Insultée pour sa couleur de peau, la députée Nadège Abomangoli saisit la justice
Insultée pour sa couleur de peau, la députée Nadège Abomangoli saisit la justice

Une lettre anonyme truffée d’insultes racistes et sexistes a visé la députée insoumise Nadège Abomangoli. Face à ce qu’elle dénonce comme un silence institutionnel, l’élue de Seine-Saint-Denis a déposé plainte. Le courrier a été reçu le 11 juillet à l’Assemblée nationale. Signé d’aucun nom, il vise personnellement Nadège Abomangoli, députée LFI de la 10ᵉ circonscription de Seine-Saint-Denis et vice-présidente de l’Assemblée. La missive, aux formulations violentes, évoque une « erreur de casting », l’invite à « partir », et affirme explicitement qu’« une noire n’a rien à faire à ce poste ». Une attaque qu’elle relie au contexte postcolonial, et qu’elle rend publique ce mercredi sur le réseau X, expliquant avoir porté plainte contre X.
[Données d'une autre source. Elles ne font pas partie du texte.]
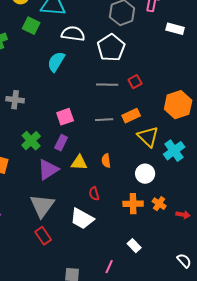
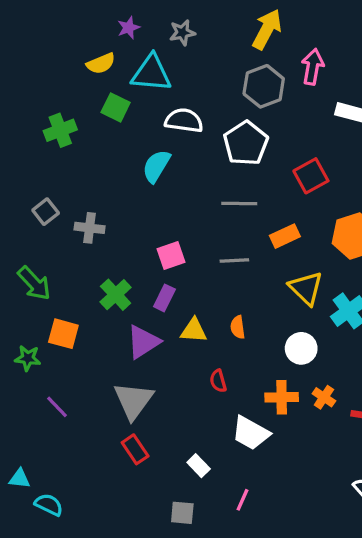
red square: (135, 82) -> (311, 176), moved, size x1.5
orange rectangle: (131, 116) -> (285, 236), moved
white trapezoid: (82, 219) -> (251, 433), moved
white rectangle: (134, 246) -> (199, 466), moved

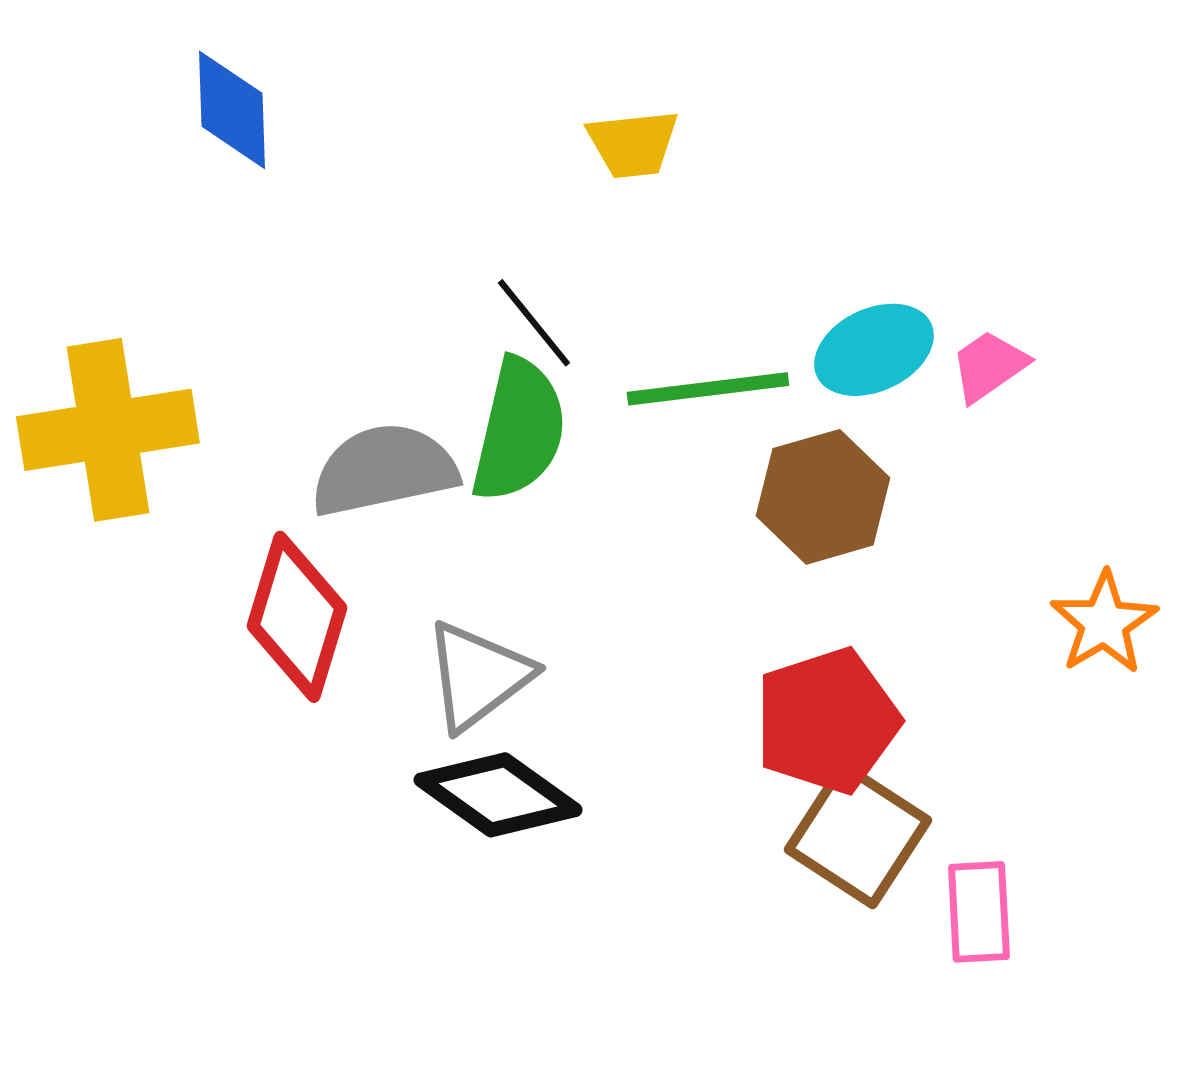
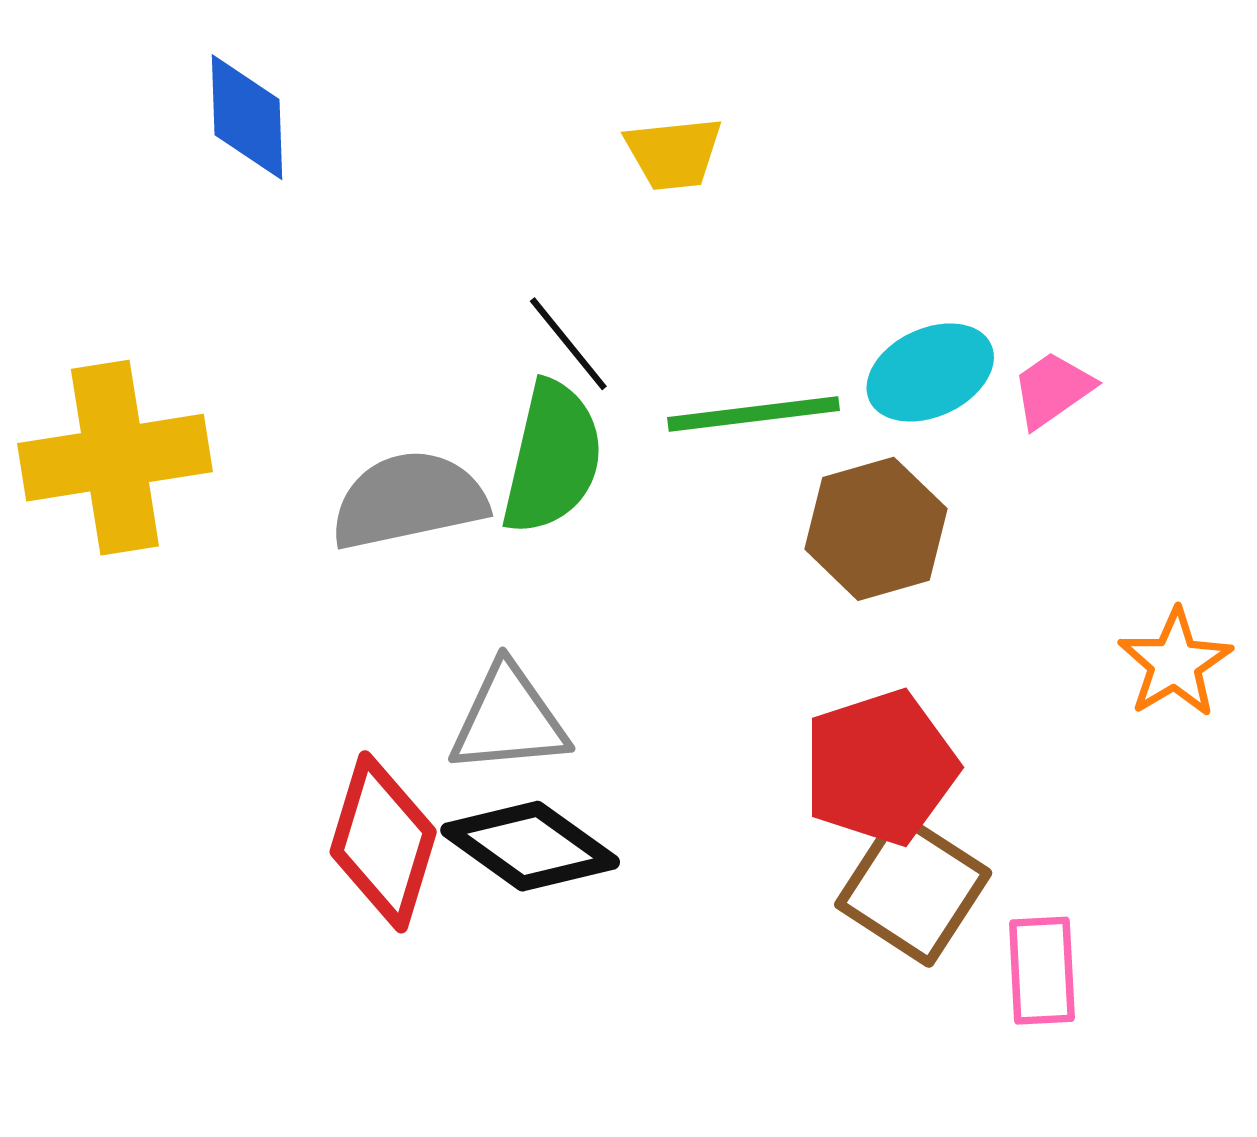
red diamond: (297, 617) -> (383, 842), moved
gray triangle: (478, 676) -> (509, 719), turned 32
Une plainte pour propos racistes et sexistes

La députée est soutenue par ses collègues, notamment Aurélien Taché, mais c’est dans une relative indifférence institutionnelle qu’elle dit avoir dû engager seule la procédure. Son avocate, Chirinne Ardakani, évoque des « injures à caractère raciste et sexiste », relevant « l’outrage envers une personne investie de l’autorité publique ». Le ton du courrier, qualifié de « décomplexé », vise à la discréditer non sur ses actes ou ses idées, mais sur sa couleur de peau et son genre. L’élue dénonce une ambiance pesante et une répétition des faits. Ce type de courrier, selon son conseil, s’inscrit dans un « contexte plus large et réitéré », les cibles étant souvent les mêmes : des parlementaires issus de la diversité. Les députés Carlos Martens Bilongo ou Aly Diouara ont eux aussi été récemment pris pour cibles. Pour ce dernier, sept personnes doivent d’ailleurs comparaître à Paris en décembre pour cyberharcèlement.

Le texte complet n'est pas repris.